Le script nous donne en résultat une série de clés candidates pour déchiffrer les fichiers.
Déchiffrement
Nous sommes donc maintenant en possession de toutes les informations nécessaires pour déchiffrer nos fichiers.
Il faut donc éditer le premier script python (teslacrack.py) afin de lui rajouter les clés que nous venons de récupérer. Nous avons ensuite relancé ce script en lui indiquant l’emplacement de nos fichiers chiffrés en argument.
L’opération de déchiffrement est automatique et assez rapide.
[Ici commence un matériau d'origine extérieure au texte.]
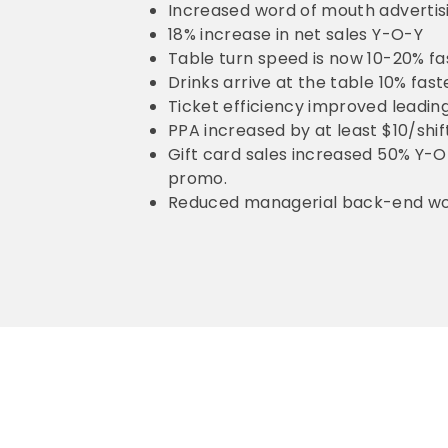
Increased word of mouth advertisin
18% increase in net sales Y-O-Y
Table turn speed is now 10-20% fa
Drinks arrive at the table 10% fas
Ticket efficiency improved leadi
PPA increased by at least $10/shif
Gift card sales increased 50% Y-O-
promo.
Reduced managerial back-end wo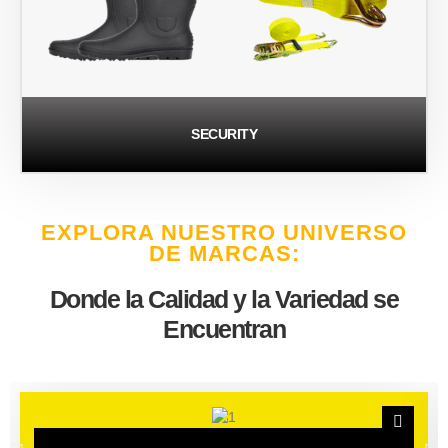
SECURITY
EXPLORA NUESTRO UNIVERSO
DE MARCAS:
Donde la Calidad y la Variedad se
Encuentran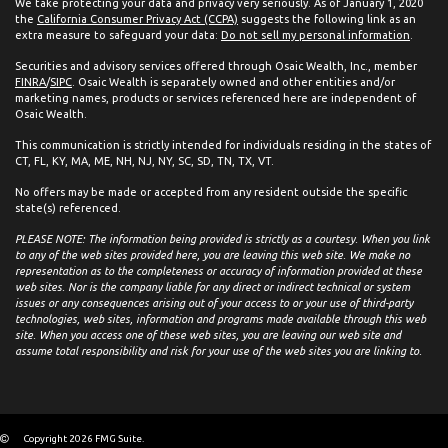
We take protecting your data and privacy very seriously. As of January 1, 2020
the
California Consumer Privacy Act (CCPA)
suggests the following link as an
extra measure to safeguard your data:
Do not sell my personal information
.
Securities and advisory services offered through Osaic Wealth, Inc., member
FINRA
/
SIPC
. Osaic Wealth is separately owned and other entities and/or
marketing names, products or services referenced here are independent of
Osaic Wealth.
This communication is strictly intended for individuals residing in the states of
CT, FL, KY, MA, ME, NH, NJ, NY, SC, SD, TN, TX, VT.
No offers may be made or accepted from any resident outside the specific
state(s) referenced.
PLEASE NOTE: The information being provided is strictly as a courtesy. When you link
to any of the web sites provided here, you are leaving this web site. We make no
representation as to the completeness or accuracy of information provided at these
web sites. Nor is the company liable for any direct or indirect technical or system
issues or any consequences arising out of your access to or your use of third-party
technologies, web sites, information and programs made available through this web
site. When you access one of these web sites, you are leaving our web site and
assume total responsibility and risk for your use of the web sites you are linking to.
Copyright 2026 FMG Suite.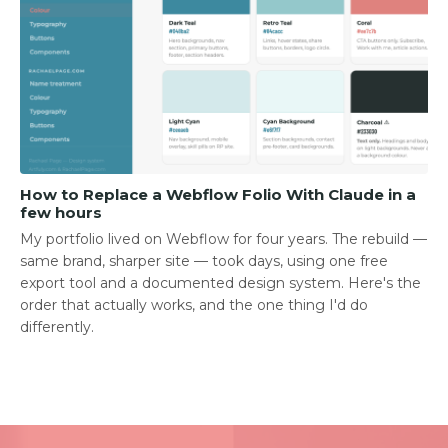
How to Replace a Webflow Folio With Claude in a
few hours
My portfolio lived on Webflow for four years. The rebuild —
same brand, sharper site — took days, using one free
export tool and a documented design system. Here's the
order that actually works, and the one thing I'd do
differently.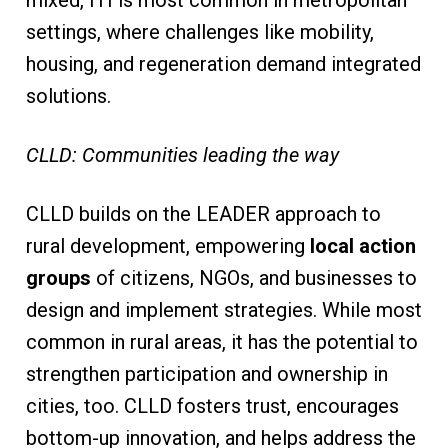
settings, where challenges like mobility,
housing, and regeneration demand integrated
solutions.
CLLD: Communities leading the way
CLLD builds on the LEADER approach to
rural development, empowering
local action
groups
of citizens, NGOs, and businesses to
design and implement strategies. While most
common in rural areas, it has the potential to
strengthen participation and ownership in
cities, too. CLLD fosters trust, encourages
bottom-up innovation, and helps address the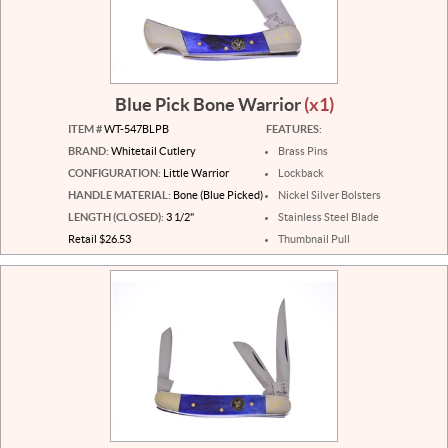
Blue Pick Bone Warrior
(x1)
ITEM #
WT-547BLPB
FEATURES:
BRAND:
Whitetail Cutlery
Brass Pins
CONFIGURATION:
Little Warrior
Lockback
HANDLE MATERIAL:
Bone (Blue Picked)
Nickel Silver Bolsters
LENGTH (CLOSED):
3 1/2"
Stainless Steel Blade
Retail $26.53
Thumbnail Pull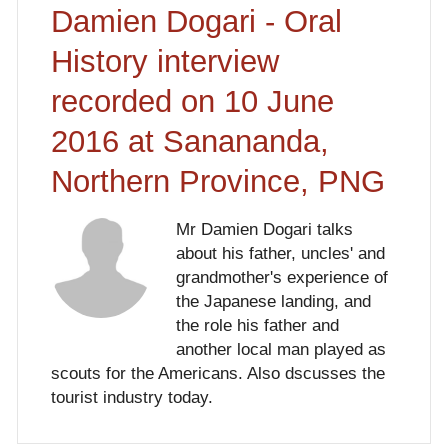
Damien Dogari - Oral
History interview
recorded on 10 June
2016 at Sanananda,
Northern Province, PNG
Mr Damien Dogari talks
about his father, uncles' and
grandmother's experience of
the Japanese landing, and
the role his father and
another local man played as
scouts for the Americans. Also dscusses the
tourist industry today.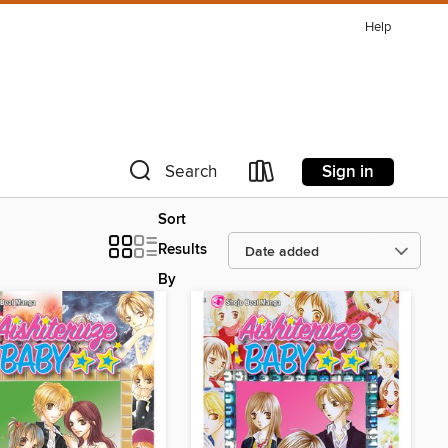
Help
Sign in
Search
Sort
Results
By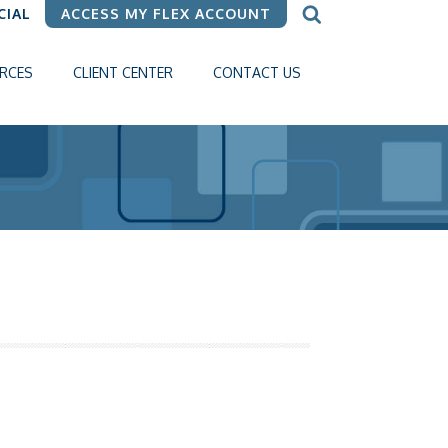
CIAL
ACCESS MY FLEX ACCOUNT
RCES
CLIENT CENTER
CONTACT US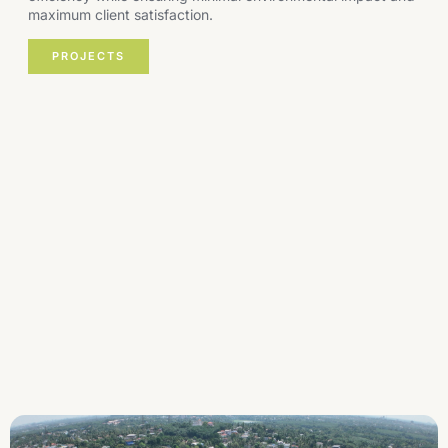
maximum client satisfaction.
PROJECTS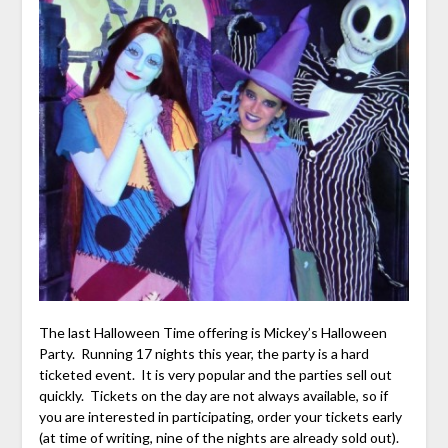
The last Halloween Time offering is Mickey’s Halloween
Party. Running 17 nights this year, the party is a hard
ticketed event. It is very popular and the parties sell out
quickly. Tickets on the day are not always available, so if
you are interested in participating, order your tickets early
(at time of writing, nine of the nights are already sold out).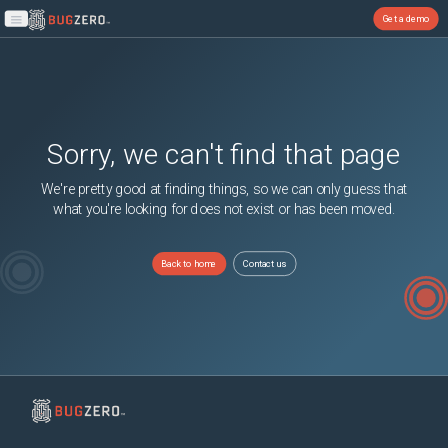
Get a demo
Open main menu
Sorry, we can't find that page
We're pretty good at finding things, so we can only guess that
what you're looking for does not exist or has been moved.
Back to home
Contact us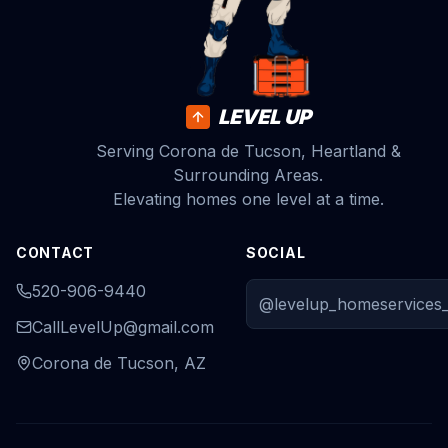
LEVEL UP
Serving Corona de Tucson, Heartland &
Surrounding Areas.
Elevating homes one level at a time.
CONTACT
SOCIAL
520-906-9440
@levelup_homeservices_
CallLevelUp@gmail.com
Corona de Tucson, AZ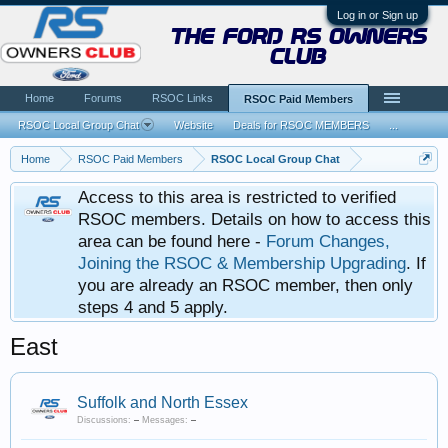
Log in or Sign up
the ford rs owners
club
Home
Forums
RSOC Links
RSOC Paid Members
RSOC Local Group Chat
Website
Deals for RSOC MEMBERS
...
Home
RSOC Paid Members
RSOC Local Group Chat
Access to this area is restricted to verified
RSOC members. Details on how to access this
area can be found here -
Forum Changes,
Joining the RSOC & Membership Upgrading
. If
you are already an RSOC member, then only
steps 4 and 5 apply.
East
Suffolk and North Essex
Discussions:
–
Messages:
–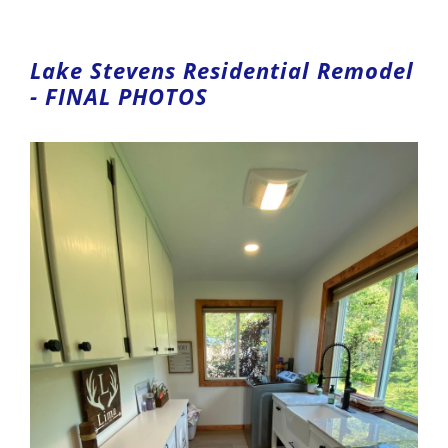
Lake Stevens Residential Remodel
- FINAL PHOTOS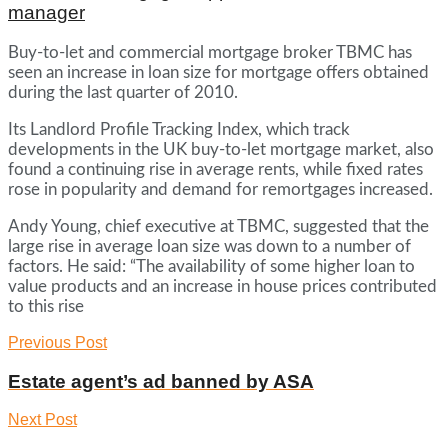
manager
Buy-to-let and commercial mortgage broker TBMC has
seen an increase in loan size for mortgage offers obtained
during the last quarter of 2010.
Its Landlord Profile Tracking Index, which track
developments in the UK buy-to-let mortgage market, also
found a continuing rise in average rents, while fixed rates
rose in popularity and demand for remortgages increased.
Andy Young, chief executive at TBMC, suggested that the
large rise in average loan size was down to a number of
factors. He said: “The availability of some higher loan to
value products and an increase in house prices contributed
to this rise
Previous Post
Estate agent’s ad banned by ASA
Next Post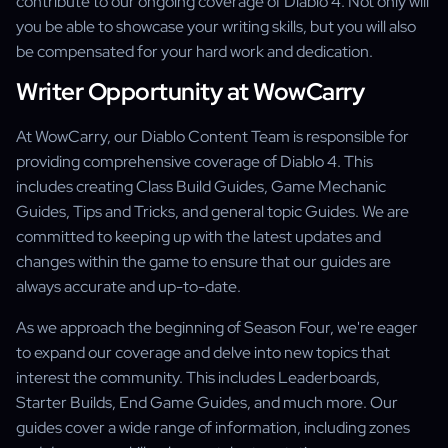
contribute to our ongoing coverage of Diablo 4. Not only will
you be able to showcase your writing skills, but you will also
be compensated for your hard work and dedication.
Writer Opportunity at WowCarry
At WowCarry, our Diablo Content Team is responsible for
providing comprehensive coverage of Diablo 4. This
includes creating Class Build Guides, Game Mechanic
Guides, Tips and Tricks, and general topic Guides. We are
committed to keeping up with the latest updates and
changes within the game to ensure that our guides are
always accurate and up-to-date.
As we approach the beginning of Season Four, we're eager
to expand our coverage and delve into new topics that
interest the community. This includes Leaderboards,
Starter Builds, End Game Guides, and much more. Our
guides cover a wide range of information, including zones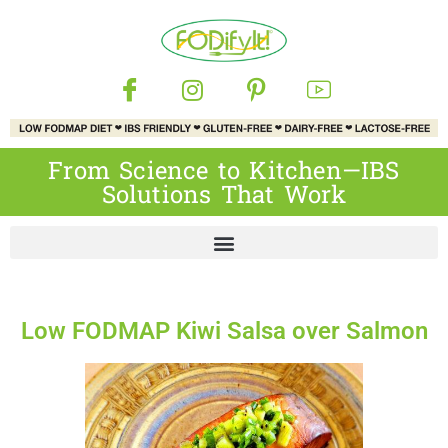
From Science to Kitchen—IBS
Solutions That Work
Low FODMAP Kiwi Salsa over Salmon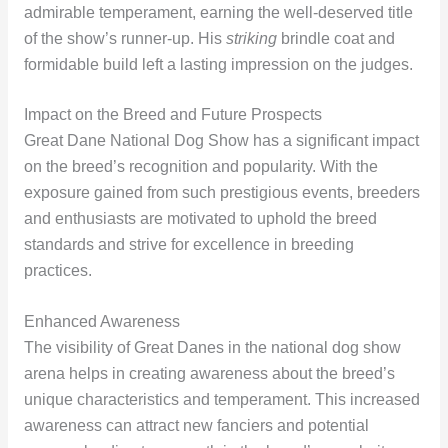
admirable temperament, earning the well-deserved title
of the show’s runner-up. His
striking
brindle coat and
formidable build left a lasting impression on the judges.
Impact on the Breed and Future Prospects
Great Dane National Dog Show has a significant impact
on the breed’s recognition and popularity. With the
exposure gained from such prestigious events, breeders
and enthusiasts are motivated to uphold the breed
standards and strive for excellence in breeding
practices.
Enhanced Awareness
The visibility of Great Danes in the national dog show
arena helps in creating awareness about the breed’s
unique characteristics and temperament. This increased
awareness can attract new fanciers and potential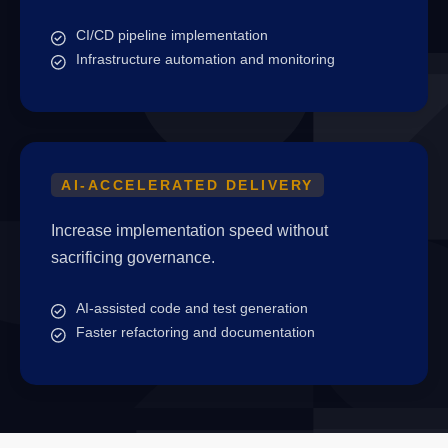
CI/CD pipeline implementation
Infrastructure automation and monitoring
AI-ACCELERATED DELIVERY
Increase implementation speed without
sacrificing governance.
AI-assisted code and test generation
Faster refactoring and documentation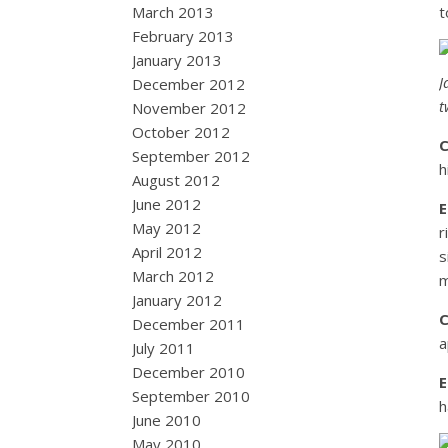
March 2013
t
February 2013
January 2013
J
December 2012
t
November 2012
October 2012
September 2012
h
August 2012
June 2012
May 2012
r
April 2012
s
March 2012
m
January 2012
December 2011
a
July 2011
December 2010
September 2010
h
June 2010
May 2010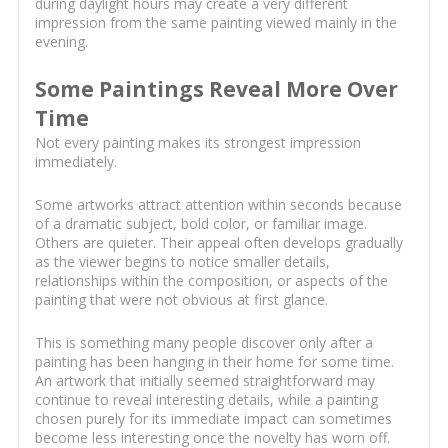
during daylight hours may create a very different
impression from the same painting viewed mainly in the
evening.
Some Paintings Reveal More Over
Time
Not every painting makes its strongest impression
immediately.
Some artworks attract attention within seconds because
of a dramatic subject, bold color, or familiar image.
Others are quieter. Their appeal often develops gradually
as the viewer begins to notice smaller details,
relationships within the composition, or aspects of the
painting that were not obvious at first glance.
This is something many people discover only after a
painting has been hanging in their home for some time.
An artwork that initially seemed straightforward may
continue to reveal interesting details, while a painting
chosen purely for its immediate impact can sometimes
become less interesting once the novelty has worn off.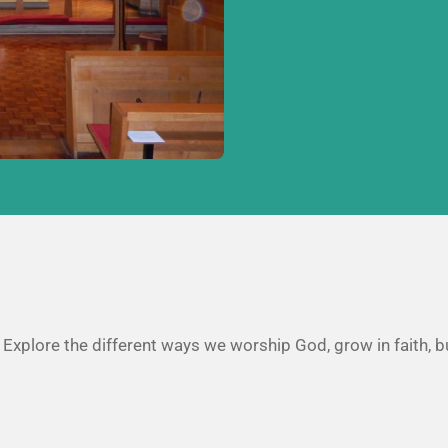
. Explore the different ways we worship God, grow in faith, b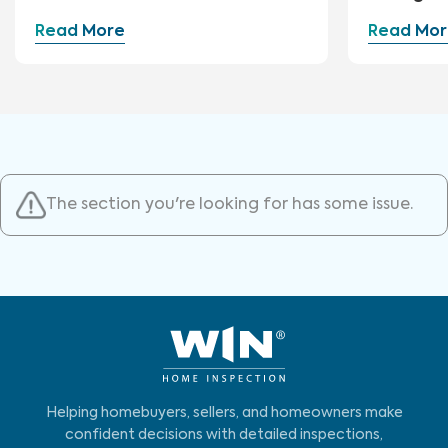
Read More
Read Mor
The section you're looking for has some issue.
Helping homebuyers, sellers, and homeowners make
confident decisions with detailed inspections,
En python l’opération de chiffrement et déchiffrement AES se fait avec une seule commande :
Par exemple :
AES.new(clé, mode_de_chiffrement, Vecteur_Initialisation).decrypt(data) pour le déchiffrement.
Conclusion
Au moment de l’écriture de cet article, le ransomware Teslacrypt a déjà évolué et de nouvelles versions ont déjà été diffusées. De plus, les pirates ont donné lors des dernières semaines les clés afin de déchiffrer les fichiers. On peut s’attendre à une nouvelle version de Teslacrypt.
Nous avons réussi à récupérer nos informations, car la version du malware nous ayant infectés présentait plusieurs failles. Le chiffrement utilisé n’est pas mis en cause, mais plutôt sa piètre implémentation ainsi que la présence de nombreuses informations sur la machine qui nous ont permis de déchiffrer nos fichiers.
On peut penser que toutes les informations présentes sur la machine attaquée impliquent que le pirate ne stocke aucune clé ou information de son côté. Cela lui permettrait d’éviter de stocker et gérer localement les clés et informations nécessaires aux déchiffrements. D’un autre côté, cela lui permet également de limiter son interaction avec les machines ciblées, et ainsi éviter une quelconque tentative de traçage.
Nous pensons que part la suite, comme le pirate connaît la méthode utilisée pour camoufler ces informations, il lui est beaucoup plus simple de les retrouver et ainsi de les déchiffrer.
Nous pouvons également supposer que le code d’identification propre à chaque infection qui est fourni dans le fichier how_recover, peut potentiellement donner aux pirates des informations lui permettant de retrouver les données nécessaires au déchiffrement. N’ayant pas analysé le malware pendant son exécution, nous ne pouvons que faire des suppositions sur les choix faits par celui-ci.
Il est également nécessaire de préciser que le premier vecteur d’infection n’est pas forcément une faille logicielle, mais une faille dans le comportement des utilisateurs (ouvertures de pièces jointes, exécution de macro, crédulité, ouverture de lien suspicieux, visite de site internet non sécurisé et/ou malveillant).
A suivre…
Les ransomwares sont une menace importante actuellement. Une perte de données pour un particulier ou une entreprise peut s’avérer désastreuse. Aujourd’hui, avec les méthodes de chiffrement utilisées par les pirates, il est possible de restaurer un système et ainsi de retrouver les fichiers chiffrés.
Cette possibilité n’existera bientôt plus, car les pirates utilisent de plus en plus des techniques de chiffrement impossible à contourner avec une implémentation de plus en plus forte.
Pour un particulier, il est donc nécessaire afin d’éviter une perte totale d’effectuer régulièrement des sauvegardes des fichiers importants. Ainsi, il sera simple de limiter la perte de données malgré un verrouillage total du système. En entreprise, seul un dispositif de type « Plan de Continuité d’Activité » / « Plan de Reprise d’Activités » (PCA/PRA) permet de retravailler après une attaque. Ce dispositif doit être appliqué en test au moins une fois dans l’année afin de vérifier son efficacité et que la restauration est fonctionnelle.
Un prochain article présentera la démarche pour mettre en place un tel dispositif.